The White Owls were agitated, yapping and whining at each other. Wain saw Hothyn — the one she took to be the closest thing these savages had to a leader — standing opposite her, staring down at the na’kyrim. For once, his face had an almost human animation. She saw horrified fascination. Whatever had happened here, it had produced something more complicated than simple fear amongst those who witnessed it. The Kyrinin seemed paralysed by bewilderment.

“The na’kyrim ’s sick. Get him indoors,” Wain said to her own warriors as they pushed up behind her.

They did as she commanded. The Kyrinin raised no objection, as she had half-expected they might. They watched as a couple of Wain’s Shield lifted Aeglyss between them. Strands of grass came with him, reluctant to release their grip. The warriors carried him back towards the inn. Wain followed, and a few paces behind her Hothyn came like an attentive, watchful hound.

“I can find no wound, other than scratches, save those he already bore,” the healer sighed as she washed the na’kyrim ’s blood from her hands. “Those holes in his wrists have opened up again. I have given him fresh bandages. That’s all I can do for him.”

The young woman shrugged. She seemed to Wain to be inexperienced, unsure of her knowledge and skills, but she was the best they had been able to find amongst the companies in Sirian’s Dyke. It took no great talent, in any case, to see that what afflicted Aeglyss was not merely to do with his body.

He was calmer now, but occasional tremors still shook his arms. His lips trembled. Sometimes he groaned or muttered barely audible nonsense. He had twice slipped into fraught laughter: a harsh, angry kind of cackle. Wain wondered if his mind had finally broken. The thought that, after all that had happened, this man might now betray her hopes by succumbing to madness made her angry.

The healer glanced nervously at Hothyn. The Kyrinin stood silently in the corner, as he had done throughout her examination of Aeglyss. His inhuman eyes never left the na’kyrim, never acknowledged the existence of anything save that gaunt form prostrate on the bed.

“Get out,” Wain said irritably to the younger woman. She bowed her head and left.

Aeglyss was murmuring again. Wain leaned over, straining to catch some of the words, but it was not even a human tongue he spoke in. Some woodwight cant, perhaps. His breath stank, an exhalation of decay, as if his flesh was rotting somewhere on the inside. Wain grimaced, and saw then that his eyes, so close to her own, were open: chips of grey stone, now shot with a net of red lines, like a myriad of tiny fissures exposing the meat that lay beneath their surface. She jerked her head away, repelled by such proximity.

“What’s wrong with you?” she asked.

Aeglyss smiled feebly. “Nothing. I thrive.”

Wain snorted.

“You shouldn’t mock,” Aeglyss rasped. “It reveals the depths of your ignorance. I grow stronger.”

He laughed, but it was too much for him. The sound contorted itself into a wheezing cough that rocked his shoulders. Spittle flecked his chin. Wain turned away in disgust. Hothyn, she saw, remained fixated upon Aeglyss. The Kyrinin stood quite still, wide-eyed.

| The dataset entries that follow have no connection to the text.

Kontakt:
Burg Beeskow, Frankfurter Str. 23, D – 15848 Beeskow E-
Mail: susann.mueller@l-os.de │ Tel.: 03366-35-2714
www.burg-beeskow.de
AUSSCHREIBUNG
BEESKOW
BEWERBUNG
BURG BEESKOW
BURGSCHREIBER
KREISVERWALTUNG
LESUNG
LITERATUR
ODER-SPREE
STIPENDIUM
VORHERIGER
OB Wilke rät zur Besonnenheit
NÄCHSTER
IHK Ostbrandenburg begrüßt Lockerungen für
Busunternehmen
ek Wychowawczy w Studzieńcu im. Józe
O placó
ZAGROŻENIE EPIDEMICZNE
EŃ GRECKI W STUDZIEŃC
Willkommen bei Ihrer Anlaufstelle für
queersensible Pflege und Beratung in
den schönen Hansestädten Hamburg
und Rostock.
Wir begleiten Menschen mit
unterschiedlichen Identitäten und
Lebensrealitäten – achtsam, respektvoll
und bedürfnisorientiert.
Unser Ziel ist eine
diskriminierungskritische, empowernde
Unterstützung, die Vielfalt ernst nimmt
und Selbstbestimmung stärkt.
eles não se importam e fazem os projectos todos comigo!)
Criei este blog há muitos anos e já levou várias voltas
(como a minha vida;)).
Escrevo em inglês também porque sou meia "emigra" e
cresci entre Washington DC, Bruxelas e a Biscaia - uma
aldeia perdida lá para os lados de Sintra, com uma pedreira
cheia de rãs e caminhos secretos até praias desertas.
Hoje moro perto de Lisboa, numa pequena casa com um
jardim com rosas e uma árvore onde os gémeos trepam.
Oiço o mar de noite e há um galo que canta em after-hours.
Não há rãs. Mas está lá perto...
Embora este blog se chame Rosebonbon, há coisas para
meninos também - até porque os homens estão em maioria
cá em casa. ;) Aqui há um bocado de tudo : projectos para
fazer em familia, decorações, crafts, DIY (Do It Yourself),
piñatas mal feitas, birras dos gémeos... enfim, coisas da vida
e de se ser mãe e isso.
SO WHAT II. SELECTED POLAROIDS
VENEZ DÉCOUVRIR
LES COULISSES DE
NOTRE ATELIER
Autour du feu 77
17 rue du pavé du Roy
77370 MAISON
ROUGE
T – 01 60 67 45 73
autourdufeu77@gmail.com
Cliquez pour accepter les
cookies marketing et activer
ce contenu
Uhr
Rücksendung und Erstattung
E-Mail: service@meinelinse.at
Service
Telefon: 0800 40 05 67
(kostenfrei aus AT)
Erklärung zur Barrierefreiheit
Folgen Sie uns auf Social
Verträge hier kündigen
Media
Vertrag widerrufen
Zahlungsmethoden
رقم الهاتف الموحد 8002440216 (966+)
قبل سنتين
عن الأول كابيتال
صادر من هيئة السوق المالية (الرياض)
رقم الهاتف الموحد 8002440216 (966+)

“I still live,” Aeglyss snapped. “They came for me, in their fear. They meant to quiet me, and silence me, and break me. Ha! They did not know! I still live, and they fled away, through the…”

His words collapsed into another fit of coughing. Wain looked back to him.

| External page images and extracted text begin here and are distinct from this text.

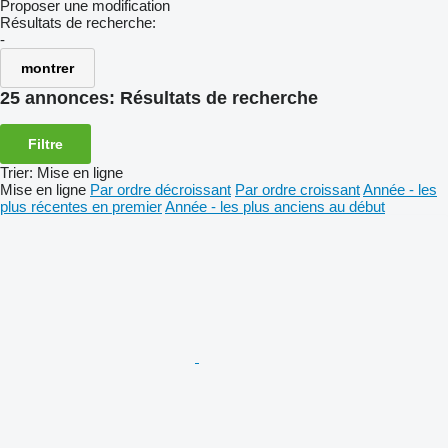
Proposer une modification
Résultats de recherche:
-
montrer
25 annonces:
Résultats de recherche
Filtre
Trier
:
Mise en ligne
Mise en ligne
Par ordre décroissant
Par ordre croissant
Année - les
plus récentes en premier
Année - les plus anciens au début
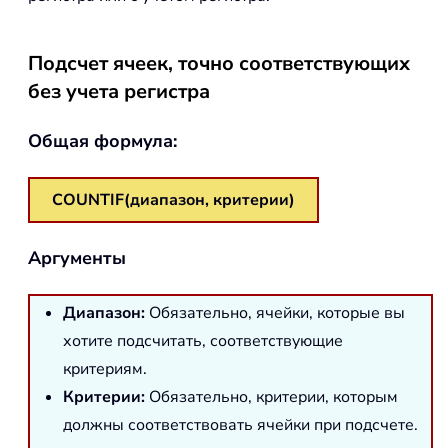
Подсчет ячеек, точно соответствующих
без учета регистра
Общая формула:
COUNTIF(
диапазон
,
критерии
)
Аргументы
Диапазон
:
Обязательно, ячейки, которые вы
хотите подсчитать, соответствующие
критериям.
Критерии:
Обязательно, критерии, которым
должны соответствовать ячейки при подсчете.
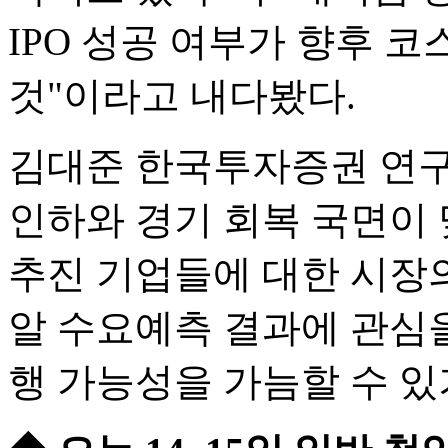
IPO 성공 여부가 향후 
것"이라고 내다봤다.
김대준 한국투자증권 연구
인하와 경기 회복 국면이 
추진 기업들에 대한 시장의
알 수요예측 결과에 관심을 
행 가능성을 가늠할 수 있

“You’re ranting,” she muttered. “Are you mad, then?”

“No. Not mad.” He sounded angry. “This isn’t madness, you stupid.. Not madness. I don’t know what it is. I don’t know.” And as quickly as that, the anger was gone and what she saw in his face, and heard in his voice, was fear, confusion. Almost childlike; a sickening feebleness.

“I don’t understand,” he murmured. “What do the Anain care for me? What offence have I given to them? I’ve done nothing… yet they come and tear at my mind, try to snuff me out. They think they are the masters of everything. Or perhaps they don’t think at all. Perhaps.. ah, what does it matter? I am beyond them. Even them.”